Same issues here hacku. Can't get into recovery. Hangs on M. I cannot flash an older recovery - same error. Anyone having this issue or found resolution?


----------



## Shane269 (Jun 10, 2011)

"hmedme said:


> Same issues here hacku. Can't get into recovery. Hangs on M. I cannot flash an older recovery - same error. Anyone having this issue or found resolution?


 I just went through this problem myself. I did a sbf back to 340 and then I installed cm 4 dx froyo. Then I didn't advance restore of data only from my cm 4 dx gingerbread backup. When was on Froyo I got my recovery updated and working. Then I followed these instructions to get back to cm4dx gingerbread.
http://rootzwiki.com/showthread.php?3980-Guide-For-switching-from-CM4DX-to-CM4DX-GB 
Now my recovery works wonderful.

Sent from my DROIDX using RootzWiki Forums


----------



## hmedme (Jun 16, 2011)

Thanks Shane. I think i saw a twitter post from you too. I was hoping to not have to sbf to get recovery back. Good to know it works. Thanks for the post and info. BTW, i too used the TBH AIO 602.


----------



## hawkeye12 (Jun 14, 2011)

I have the same problem as well. I have been able to get in through dx2 bootstrap.


----------



## Shane269 (Jun 10, 2011)

"hawkeye12 said:


> I have the same problem as well. I have been able to get in through dx2 bootstrap.


Everytime I used D2 bootstrap I softbricked my phone and had to sbf.

Sent from my DROIDX using RootzWiki Forums


----------



## kingdroid (Jun 14, 2011)

Does this new cwrm work on omfgb??..

OMFGB DX


----------



## hmedme (Jun 16, 2011)

Hawkeye, you use(d) DX2 "system recovery"?


----------



## hawkeye12 (Jun 14, 2011)

"hmedme said:


> Hawkeye, you use(d) DX2 "system recovery"?


Sorry autocorrect. I am able to get in cwr thru d2 bootstrap as if I powered on + volume.
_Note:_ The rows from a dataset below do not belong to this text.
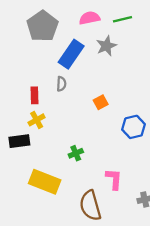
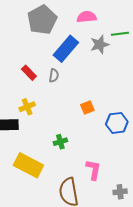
green line: (123, 19) -> (120, 34), moved
red rectangle: (35, 95) -> (29, 73), moved, turned -49
orange square: (101, 102) -> (87, 108), moved

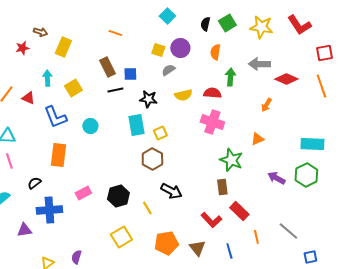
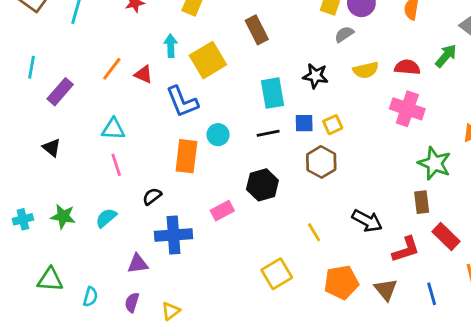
blue square: (130, 74) -> (304, 123), moved
green arrow: (230, 77) -> (446, 56), moved, turned 36
yellow square: (73, 88) -> (208, 60), size x1.4
black line: (115, 90) -> (268, 133), moved
cyan rectangle: (136, 125) -> (272, 93), moved
cyan circle: (90, 126) -> (218, 135), moved
black arrow: (171, 191) -> (367, 221), moved
black hexagon: (118, 196) -> (262, 185), moved
red L-shape: (211, 220) -> (406, 249), turned -65
purple semicircle: (76, 257) -> (132, 302), moved

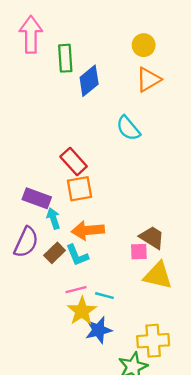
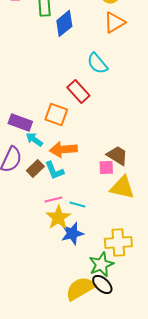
red rectangle: (74, 161) -> (78, 91), moved
orange square: (80, 189) -> (56, 114), turned 30
cyan arrow: (53, 218) -> (34, 139), turned -36

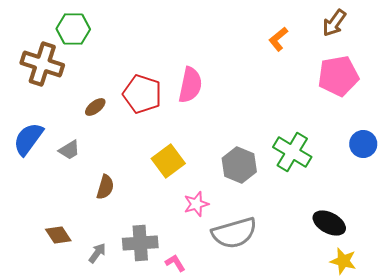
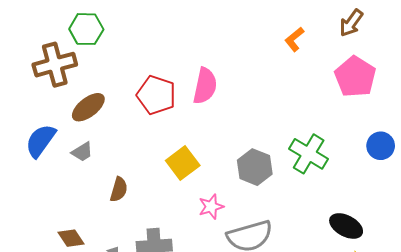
brown cross: (42, 64) -> (55, 65), turned -33
pink pentagon: (338, 76) -> (355, 77), turned -30
brown ellipse: (95, 107) -> (88, 107), moved, size x1.6

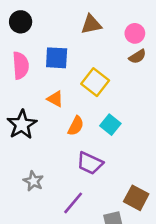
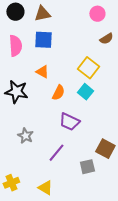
brown triangle: (91, 24) -> (42, 14), moved
pink circle: (135, 33) -> (97, 14), moved
yellow square: (95, 82) -> (88, 68), moved
black star: (22, 125) -> (16, 92), turned -30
That is the only way I can find.


----------



## hmedme (Jun 16, 2011)

Gotcha, thx.


----------



## hmedme (Jun 16, 2011)

I can get into recovery 2.5.0.6 from DX bootstrap (not D2 bootstrap).
I have 5.0.1.0 flashed in RM. At lease i have a recovery...


----------



## Tone_Capone (Jun 24, 2011)

I am probably wrong in this statement, but isnt CWR 5 only for 2nd Init roms? I thought CWR 4 was...


----------



## OsoRemby (Jun 13, 2011)

Since flashing the new recovery my phone automatically reboots into recovery when turned off then on again. Then I reboot the phone from recovery and it boots fine. The whole thing is wacky. .602 rooted


----------



## modisch (Jun 15, 2011)

Koush reported that there are problems with cwm 5, one of which is a lot of dx users on 602 getting stuck at the boot logo.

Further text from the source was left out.